While ICT has become standard in β-thalassaemia there has been lower utilisation in transfusion-dependent MDS patients – a US study found that only 41% of ICT-eligible patients with lower risk MDS received ICT in clinical practice, with treatment initiated later than recommended10. Similar utilisation evidence is not available for the UK, although clinical opinion consulted was that UK practice is variable across treatment centres, with DFO typically the standard ICT used15.

However, for the first time an assessment of the cost effectiveness of deferasirox versus non-proprietary DFO in lower risk transfusion-dependent MDS patients has been produced. It has demonstrated that deferasirox has the potential to be a cost-effective alternative to DFO for use in these patients, driven by the lifetime benefits in quality of life associated with the oral mode of administration for deferasirox. The value of the economic model for policy making could be enhanced further if comparative RCT evidence on clinical and survival outcomes for deferasirox versus DFO in lower risk transfusion-dependent MDS patients were to become available.

Declaration of interest

This study was funded by Novartis Pharmaceuticals, Inc.

Transparency

Declaration of financial/other relationships

K.T. has disclosed that he is an employee of Tolley Health Economics Ltd., a company that received funding from Novartis to conduct this study. Likewise, K.M.-W., D.B. and Q.L. have disclosed that they are employees of United BioSource, a company that also received financial support from Novartis to conduct this study. N.O. and E.M. have disclosed that they are employees of Novartis.

Notes

*Exjade is a registered trade name of Novartis AG, CH-4002, Basel, Switzerland.

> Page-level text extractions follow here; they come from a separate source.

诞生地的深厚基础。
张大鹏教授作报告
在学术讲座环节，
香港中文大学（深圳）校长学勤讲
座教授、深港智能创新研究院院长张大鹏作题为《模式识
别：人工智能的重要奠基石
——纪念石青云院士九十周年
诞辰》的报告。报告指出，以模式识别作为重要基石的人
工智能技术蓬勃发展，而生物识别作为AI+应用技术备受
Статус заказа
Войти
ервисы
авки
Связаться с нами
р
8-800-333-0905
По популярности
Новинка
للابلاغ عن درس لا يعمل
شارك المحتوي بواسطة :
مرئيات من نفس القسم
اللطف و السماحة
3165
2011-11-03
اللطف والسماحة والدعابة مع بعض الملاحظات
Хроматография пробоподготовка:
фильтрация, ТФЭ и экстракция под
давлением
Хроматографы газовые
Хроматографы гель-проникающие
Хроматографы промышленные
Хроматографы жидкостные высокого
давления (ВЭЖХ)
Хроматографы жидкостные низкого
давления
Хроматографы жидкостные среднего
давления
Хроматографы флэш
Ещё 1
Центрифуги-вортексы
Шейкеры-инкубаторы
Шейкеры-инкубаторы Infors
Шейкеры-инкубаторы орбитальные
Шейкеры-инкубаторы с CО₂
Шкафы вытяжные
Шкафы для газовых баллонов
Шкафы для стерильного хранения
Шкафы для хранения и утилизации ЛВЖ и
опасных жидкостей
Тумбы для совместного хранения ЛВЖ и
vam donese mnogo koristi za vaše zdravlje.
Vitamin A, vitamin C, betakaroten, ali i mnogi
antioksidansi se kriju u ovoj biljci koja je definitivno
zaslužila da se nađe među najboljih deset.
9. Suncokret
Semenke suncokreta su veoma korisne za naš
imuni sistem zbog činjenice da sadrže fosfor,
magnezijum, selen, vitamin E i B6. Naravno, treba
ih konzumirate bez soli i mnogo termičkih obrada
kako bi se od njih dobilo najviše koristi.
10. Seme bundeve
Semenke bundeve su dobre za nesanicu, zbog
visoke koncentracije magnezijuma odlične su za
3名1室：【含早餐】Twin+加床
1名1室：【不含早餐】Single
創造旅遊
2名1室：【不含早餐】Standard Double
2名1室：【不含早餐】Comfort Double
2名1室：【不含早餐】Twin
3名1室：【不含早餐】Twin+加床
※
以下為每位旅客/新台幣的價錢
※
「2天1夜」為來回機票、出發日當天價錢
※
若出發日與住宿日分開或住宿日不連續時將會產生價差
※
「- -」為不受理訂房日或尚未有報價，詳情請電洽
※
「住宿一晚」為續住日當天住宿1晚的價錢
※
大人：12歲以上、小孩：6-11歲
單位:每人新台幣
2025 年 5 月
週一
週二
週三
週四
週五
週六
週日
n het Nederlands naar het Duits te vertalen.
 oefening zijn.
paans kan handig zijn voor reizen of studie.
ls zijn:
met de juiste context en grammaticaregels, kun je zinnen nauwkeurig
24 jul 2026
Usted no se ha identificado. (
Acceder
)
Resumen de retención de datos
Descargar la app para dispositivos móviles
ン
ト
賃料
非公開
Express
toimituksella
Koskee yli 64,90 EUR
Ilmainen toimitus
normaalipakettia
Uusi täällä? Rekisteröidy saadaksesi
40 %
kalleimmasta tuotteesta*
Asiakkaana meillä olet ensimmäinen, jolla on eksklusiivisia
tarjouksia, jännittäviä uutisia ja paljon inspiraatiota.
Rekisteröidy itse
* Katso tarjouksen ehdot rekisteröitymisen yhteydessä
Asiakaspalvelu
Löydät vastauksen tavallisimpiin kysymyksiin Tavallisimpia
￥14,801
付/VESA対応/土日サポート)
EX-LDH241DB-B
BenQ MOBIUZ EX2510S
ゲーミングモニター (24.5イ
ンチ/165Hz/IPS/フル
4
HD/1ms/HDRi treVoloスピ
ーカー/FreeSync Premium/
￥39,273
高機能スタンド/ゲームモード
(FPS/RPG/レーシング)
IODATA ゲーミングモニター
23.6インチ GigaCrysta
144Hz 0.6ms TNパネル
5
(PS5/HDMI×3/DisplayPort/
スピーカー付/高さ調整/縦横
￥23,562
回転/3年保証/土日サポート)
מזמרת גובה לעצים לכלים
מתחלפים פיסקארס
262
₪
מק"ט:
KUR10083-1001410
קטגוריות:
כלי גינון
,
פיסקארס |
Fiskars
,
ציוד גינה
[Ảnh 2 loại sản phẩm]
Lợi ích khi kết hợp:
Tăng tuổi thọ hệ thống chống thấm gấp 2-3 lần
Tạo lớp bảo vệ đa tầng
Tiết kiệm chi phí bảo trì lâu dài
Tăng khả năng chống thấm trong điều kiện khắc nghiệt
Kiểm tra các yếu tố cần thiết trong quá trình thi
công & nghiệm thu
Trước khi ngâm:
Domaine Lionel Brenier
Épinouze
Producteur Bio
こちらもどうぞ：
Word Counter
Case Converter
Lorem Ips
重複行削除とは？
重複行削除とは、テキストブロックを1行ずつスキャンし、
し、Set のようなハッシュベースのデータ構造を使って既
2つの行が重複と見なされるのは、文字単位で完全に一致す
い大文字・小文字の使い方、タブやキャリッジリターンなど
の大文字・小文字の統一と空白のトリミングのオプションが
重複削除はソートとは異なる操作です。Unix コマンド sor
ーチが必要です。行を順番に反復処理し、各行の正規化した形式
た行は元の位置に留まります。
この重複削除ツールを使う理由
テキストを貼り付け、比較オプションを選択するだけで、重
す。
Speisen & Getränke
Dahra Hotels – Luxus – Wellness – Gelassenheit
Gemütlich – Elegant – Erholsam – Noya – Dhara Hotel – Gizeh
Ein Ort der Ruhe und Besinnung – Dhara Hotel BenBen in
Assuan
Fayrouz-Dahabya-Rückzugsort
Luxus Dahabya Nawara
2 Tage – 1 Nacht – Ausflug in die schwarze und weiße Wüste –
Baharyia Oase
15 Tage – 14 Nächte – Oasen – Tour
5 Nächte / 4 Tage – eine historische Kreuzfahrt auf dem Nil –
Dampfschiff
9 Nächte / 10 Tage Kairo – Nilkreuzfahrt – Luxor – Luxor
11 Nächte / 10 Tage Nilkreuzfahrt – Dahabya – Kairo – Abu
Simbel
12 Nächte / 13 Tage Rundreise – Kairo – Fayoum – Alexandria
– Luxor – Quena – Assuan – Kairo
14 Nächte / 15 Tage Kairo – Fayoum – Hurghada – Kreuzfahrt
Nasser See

*Exjade is a registered trade name of Novartis AG, CH-4002, Basel, Switzerland.

*Subsequent to economic model development the observational study of Rose et al. has been published. This reports a 2.5-year follow-up, with similar results as in the source used for the economic model (i.e., median overall survival of 124 months vs. 53 months in the ICT and no ICT patients, respectively, p < 0.0001)8.

*Desferal is a registered trade name of Novartis AG, CH-4002, Basel, Switzerland.